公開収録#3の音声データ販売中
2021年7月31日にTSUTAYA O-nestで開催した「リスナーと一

...

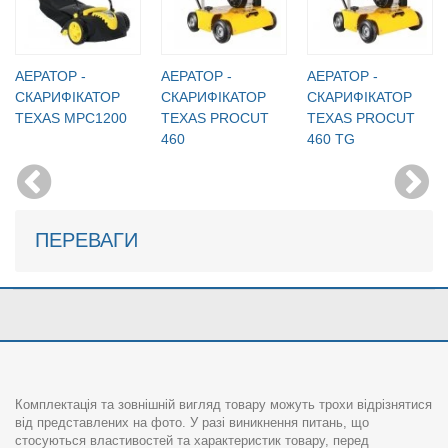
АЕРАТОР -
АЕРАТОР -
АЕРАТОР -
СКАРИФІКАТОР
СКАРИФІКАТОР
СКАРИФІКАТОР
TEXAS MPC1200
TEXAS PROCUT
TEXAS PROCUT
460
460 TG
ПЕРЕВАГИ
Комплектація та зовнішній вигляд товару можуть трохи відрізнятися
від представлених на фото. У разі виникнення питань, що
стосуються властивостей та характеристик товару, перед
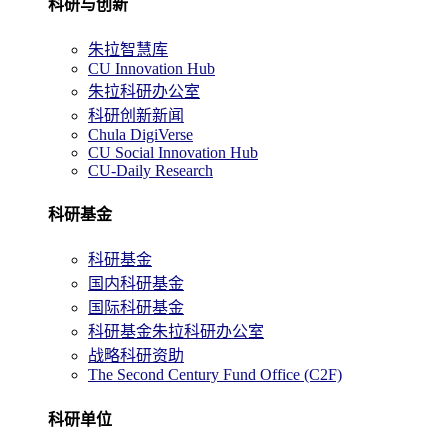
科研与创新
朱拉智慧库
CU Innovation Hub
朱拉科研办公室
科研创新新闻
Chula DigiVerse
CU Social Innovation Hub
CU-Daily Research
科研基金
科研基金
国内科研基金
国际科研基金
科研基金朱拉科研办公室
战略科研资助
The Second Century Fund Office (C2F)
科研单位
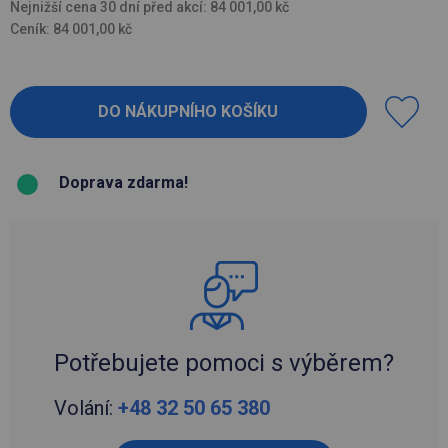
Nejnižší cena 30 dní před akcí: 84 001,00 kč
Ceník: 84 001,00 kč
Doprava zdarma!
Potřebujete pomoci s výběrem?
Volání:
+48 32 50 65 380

--

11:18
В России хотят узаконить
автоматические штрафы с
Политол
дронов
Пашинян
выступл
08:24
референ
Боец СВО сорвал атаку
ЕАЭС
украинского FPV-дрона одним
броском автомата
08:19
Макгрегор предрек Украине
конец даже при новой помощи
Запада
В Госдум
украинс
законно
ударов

ACTION ITEM.
Copy the lines above exactly. Start with the line containing "公開収録#3の音声データ販売中", end with the line containing "2021年7月31日にTSUTAYA O-nestで開催した「リスナーと一", and include both.

TASK SOLUTION.
公開収録#3の音声データ販売中
2021年7月31日にTSUTAYA O-nestで開催した「リスナーと一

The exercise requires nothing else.